The mansion’s soaring front gates, accented in 22-karat gold leaf, make it sort of hard to miss as you drive by. Just beyond the gates is a 60,000 square foot home with 11 bedrooms, 17 bathrooms, an 18-seat IMAX home theater (with its 50-foot-wide screen), and a 30-car subterranean garage. The building plans call for a second phase on the vacant beachfront lot next door. That’s where the ice-skating rink, go-cart track, bowling alley and private nightclub are supposed to go.

And it can all be yours for just $159 million.

But the tide of money fueling the purchase of luxury homes, big or small, is receding as we speak.

Luxury Homes: The Next Real Estate Collapse?

Largely ignored in the holiday rush was the news that luxury home prices fell 2.2% during the third quarter – the first such decline in nearly four years.

According to the Redfin real estate brokerage, wealthy clients are stepping back out of fear from stock market volatility, and are worrying about tying up too much of their wealth in non-liquid assets, especially if another real estate collapse appears.
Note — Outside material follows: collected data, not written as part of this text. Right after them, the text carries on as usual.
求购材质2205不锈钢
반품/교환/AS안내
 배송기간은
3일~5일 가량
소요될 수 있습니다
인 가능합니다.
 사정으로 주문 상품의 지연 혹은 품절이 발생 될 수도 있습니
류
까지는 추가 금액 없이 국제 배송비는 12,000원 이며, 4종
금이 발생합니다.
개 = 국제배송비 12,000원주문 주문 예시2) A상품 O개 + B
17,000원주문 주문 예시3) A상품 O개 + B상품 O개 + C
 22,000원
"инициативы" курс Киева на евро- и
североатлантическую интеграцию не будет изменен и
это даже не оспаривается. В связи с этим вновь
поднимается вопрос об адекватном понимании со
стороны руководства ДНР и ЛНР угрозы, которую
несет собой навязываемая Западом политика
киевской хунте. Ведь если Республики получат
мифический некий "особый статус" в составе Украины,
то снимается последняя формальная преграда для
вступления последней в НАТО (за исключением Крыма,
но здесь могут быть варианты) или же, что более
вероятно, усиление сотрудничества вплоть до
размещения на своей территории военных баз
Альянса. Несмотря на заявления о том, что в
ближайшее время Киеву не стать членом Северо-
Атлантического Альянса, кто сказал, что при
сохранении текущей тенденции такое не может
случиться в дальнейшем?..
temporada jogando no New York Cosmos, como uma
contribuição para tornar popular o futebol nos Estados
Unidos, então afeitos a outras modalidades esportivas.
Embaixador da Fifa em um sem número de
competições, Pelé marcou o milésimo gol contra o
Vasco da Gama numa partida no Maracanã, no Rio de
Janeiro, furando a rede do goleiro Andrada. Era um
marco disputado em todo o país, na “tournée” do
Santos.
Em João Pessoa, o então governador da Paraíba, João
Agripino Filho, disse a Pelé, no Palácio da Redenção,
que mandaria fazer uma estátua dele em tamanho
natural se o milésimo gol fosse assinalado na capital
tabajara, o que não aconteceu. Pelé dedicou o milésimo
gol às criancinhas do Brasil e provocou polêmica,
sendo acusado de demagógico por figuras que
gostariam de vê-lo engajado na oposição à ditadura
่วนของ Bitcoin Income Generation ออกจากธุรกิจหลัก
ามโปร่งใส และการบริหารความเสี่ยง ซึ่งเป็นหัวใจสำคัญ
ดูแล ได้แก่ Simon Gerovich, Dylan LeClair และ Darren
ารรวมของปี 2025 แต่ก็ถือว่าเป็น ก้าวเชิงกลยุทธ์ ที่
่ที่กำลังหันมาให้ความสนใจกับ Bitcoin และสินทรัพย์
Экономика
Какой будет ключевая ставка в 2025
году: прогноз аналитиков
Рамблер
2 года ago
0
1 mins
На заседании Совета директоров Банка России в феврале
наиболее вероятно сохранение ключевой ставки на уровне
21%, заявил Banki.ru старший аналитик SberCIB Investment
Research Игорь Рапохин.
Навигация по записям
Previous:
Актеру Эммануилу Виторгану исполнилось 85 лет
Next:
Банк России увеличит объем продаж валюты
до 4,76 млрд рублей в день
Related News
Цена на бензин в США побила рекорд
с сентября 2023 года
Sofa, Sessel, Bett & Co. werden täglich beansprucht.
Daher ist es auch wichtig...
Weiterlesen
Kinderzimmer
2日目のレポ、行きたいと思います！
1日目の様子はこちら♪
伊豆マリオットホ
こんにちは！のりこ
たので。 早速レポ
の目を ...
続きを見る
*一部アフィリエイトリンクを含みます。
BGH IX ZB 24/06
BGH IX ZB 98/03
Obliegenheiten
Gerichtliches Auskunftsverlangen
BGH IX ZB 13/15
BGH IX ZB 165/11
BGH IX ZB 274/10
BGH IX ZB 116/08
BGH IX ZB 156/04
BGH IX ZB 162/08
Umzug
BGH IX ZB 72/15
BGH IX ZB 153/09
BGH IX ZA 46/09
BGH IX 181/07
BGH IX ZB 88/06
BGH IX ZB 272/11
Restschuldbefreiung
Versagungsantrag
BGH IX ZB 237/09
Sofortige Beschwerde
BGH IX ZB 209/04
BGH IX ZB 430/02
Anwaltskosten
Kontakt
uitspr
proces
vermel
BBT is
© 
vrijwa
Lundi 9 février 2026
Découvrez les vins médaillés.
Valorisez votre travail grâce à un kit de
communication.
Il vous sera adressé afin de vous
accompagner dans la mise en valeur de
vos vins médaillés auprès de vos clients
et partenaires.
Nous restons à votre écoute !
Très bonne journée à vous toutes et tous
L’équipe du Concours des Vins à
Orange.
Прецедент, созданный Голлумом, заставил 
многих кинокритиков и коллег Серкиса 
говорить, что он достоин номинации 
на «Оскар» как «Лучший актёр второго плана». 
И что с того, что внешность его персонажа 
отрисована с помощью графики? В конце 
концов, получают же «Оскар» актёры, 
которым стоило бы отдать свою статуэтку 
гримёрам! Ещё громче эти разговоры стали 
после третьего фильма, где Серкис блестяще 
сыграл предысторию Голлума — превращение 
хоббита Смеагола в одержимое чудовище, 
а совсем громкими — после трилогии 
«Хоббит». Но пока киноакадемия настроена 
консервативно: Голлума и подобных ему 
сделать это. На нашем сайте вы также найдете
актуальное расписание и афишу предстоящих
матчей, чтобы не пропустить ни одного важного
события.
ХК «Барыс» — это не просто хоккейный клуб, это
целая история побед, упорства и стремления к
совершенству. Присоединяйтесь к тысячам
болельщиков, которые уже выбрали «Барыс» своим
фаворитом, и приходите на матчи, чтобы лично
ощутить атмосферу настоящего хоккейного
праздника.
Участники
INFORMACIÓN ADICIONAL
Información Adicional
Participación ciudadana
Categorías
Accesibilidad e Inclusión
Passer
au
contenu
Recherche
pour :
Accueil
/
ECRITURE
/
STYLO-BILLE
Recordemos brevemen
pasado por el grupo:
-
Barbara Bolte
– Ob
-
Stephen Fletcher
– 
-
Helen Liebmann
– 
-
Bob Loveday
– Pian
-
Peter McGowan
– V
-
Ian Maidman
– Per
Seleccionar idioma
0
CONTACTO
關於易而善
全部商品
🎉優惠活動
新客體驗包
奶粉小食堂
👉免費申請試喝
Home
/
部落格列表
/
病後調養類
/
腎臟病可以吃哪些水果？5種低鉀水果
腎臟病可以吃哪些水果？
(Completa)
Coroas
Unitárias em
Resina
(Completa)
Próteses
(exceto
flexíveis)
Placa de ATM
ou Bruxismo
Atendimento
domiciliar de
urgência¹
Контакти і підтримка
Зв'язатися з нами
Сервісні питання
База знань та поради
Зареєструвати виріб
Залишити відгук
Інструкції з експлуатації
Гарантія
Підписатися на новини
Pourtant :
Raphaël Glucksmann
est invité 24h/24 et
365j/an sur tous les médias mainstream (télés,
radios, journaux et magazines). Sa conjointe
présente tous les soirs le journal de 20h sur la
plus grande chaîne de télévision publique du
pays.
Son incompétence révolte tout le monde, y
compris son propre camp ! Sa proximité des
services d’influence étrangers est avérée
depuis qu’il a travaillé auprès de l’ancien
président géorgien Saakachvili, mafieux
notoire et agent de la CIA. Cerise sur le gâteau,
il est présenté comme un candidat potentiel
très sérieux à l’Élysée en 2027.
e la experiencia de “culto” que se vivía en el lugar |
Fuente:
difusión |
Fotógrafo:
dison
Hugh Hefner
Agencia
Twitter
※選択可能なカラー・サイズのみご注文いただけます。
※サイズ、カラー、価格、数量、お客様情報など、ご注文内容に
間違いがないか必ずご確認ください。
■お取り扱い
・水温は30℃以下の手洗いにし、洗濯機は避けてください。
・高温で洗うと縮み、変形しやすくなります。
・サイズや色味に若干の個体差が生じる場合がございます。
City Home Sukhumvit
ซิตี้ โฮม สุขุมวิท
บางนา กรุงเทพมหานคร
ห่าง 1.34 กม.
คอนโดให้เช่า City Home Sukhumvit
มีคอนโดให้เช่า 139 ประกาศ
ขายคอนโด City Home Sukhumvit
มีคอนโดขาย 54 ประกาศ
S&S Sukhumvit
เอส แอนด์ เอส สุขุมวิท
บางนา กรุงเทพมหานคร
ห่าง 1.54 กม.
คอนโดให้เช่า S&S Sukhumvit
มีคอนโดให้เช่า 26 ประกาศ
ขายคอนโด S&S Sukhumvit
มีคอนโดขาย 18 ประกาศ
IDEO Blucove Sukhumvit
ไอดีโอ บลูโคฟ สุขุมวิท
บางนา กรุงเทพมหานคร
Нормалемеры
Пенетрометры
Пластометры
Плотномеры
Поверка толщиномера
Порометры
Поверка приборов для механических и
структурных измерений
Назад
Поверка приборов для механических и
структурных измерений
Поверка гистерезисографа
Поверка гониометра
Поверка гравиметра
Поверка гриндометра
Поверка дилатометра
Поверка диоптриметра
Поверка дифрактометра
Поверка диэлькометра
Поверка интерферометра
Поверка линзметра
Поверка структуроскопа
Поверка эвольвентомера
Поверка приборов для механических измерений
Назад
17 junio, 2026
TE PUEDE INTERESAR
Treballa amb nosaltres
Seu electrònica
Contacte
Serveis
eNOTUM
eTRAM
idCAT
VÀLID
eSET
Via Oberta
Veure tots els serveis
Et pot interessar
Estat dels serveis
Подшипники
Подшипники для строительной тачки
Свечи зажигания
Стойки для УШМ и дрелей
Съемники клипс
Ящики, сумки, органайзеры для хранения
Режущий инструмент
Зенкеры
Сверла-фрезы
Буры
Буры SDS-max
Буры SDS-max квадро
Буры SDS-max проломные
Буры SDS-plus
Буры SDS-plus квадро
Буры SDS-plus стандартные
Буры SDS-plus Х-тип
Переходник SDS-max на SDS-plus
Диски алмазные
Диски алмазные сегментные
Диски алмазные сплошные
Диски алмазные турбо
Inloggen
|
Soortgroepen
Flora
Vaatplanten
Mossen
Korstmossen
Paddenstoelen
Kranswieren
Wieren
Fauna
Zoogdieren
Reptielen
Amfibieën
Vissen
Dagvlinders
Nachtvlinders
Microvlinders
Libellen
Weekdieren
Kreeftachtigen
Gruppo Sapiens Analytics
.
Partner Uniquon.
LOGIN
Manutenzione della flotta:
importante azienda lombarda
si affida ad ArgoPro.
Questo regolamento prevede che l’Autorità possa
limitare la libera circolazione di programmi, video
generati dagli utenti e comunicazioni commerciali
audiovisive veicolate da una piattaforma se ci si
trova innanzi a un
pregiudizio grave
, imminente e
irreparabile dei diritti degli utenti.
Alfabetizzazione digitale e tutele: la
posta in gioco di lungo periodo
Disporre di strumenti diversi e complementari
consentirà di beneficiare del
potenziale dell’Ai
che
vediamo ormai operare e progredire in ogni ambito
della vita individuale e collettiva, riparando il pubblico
The decline is even more notable because luxury homes serve as something of a bellwether for the rest of the “non-lux” real estate market (which still rose just under 4% for the same period).

The original housing-bubble stocks of a decade ago might offer a clue on the timing. Shares of Toll Brothers (NYSE: TOL), the nation’s largest builder of luxury homes, peaked in July of 2005 before starting their precipitous decline. But the stock prices of builders focused on the low- and mid-priced ends of the market stayed strong – at least at first. For instance, the shares of Lennar Brothers (NYSE: LEN), one of the biggest homebuilders in the country, didn’t crack until April of 2006.

Interestingly, Toll Brothers’ shares today are down nearly 25% from their post-recovery highs (to the lowest price in 13 months), while Lennar shares are just starting to break down.

California Dreamin’?

Chinese buyers have been key players in the run-up of America’s luxury home prices. And their influence is felt most strongly in California and the San Francisco Bay area, the hottest of America’s real estate markets this go-round.

Not coincidentally, it appears Chinese buyers may now be pulling back there as well, possibly ushering in the next real estate collapse. Home sales in California fell 20.5% in November – more than twice the monthly average (it’s traditionally a weak month prior to the end of year holidays). October’s home sales also fell a little over 5%, while dropping 1.5% in September.

For now, the real estate community appears to be dismissing the collapse of sales as the result of changes in new loan disclosure rules by the Consumer Financial Protection Bureau, and what is usually a softer seasonal period for home sales anyway.

I don’t blame them. As a media consultant once told me back in my reporting days, “Never let too many facts get in the way of a good story.”

But the “Chinese buyers” real estate gravy train is grinding to a halt fast. Last summer’s 40% decline in the Shanghai Composite Index should have been the first clue. The second was the relentlessly positive “it’s just temporary” narrative spun by so many brokers and property developers who don’t want the ride to end. The third clue may be upon us here at the start of 2016 as the Shanghai index lurches lower yet again.

So what’s it all mean to you?

As Jeff Opdyke has warned, don’t get comfortable with the Federal Reserve’s spin on things. As Chinese buyers retreat from American real estate, it kicks out yet another leg of support for the U.S. economy.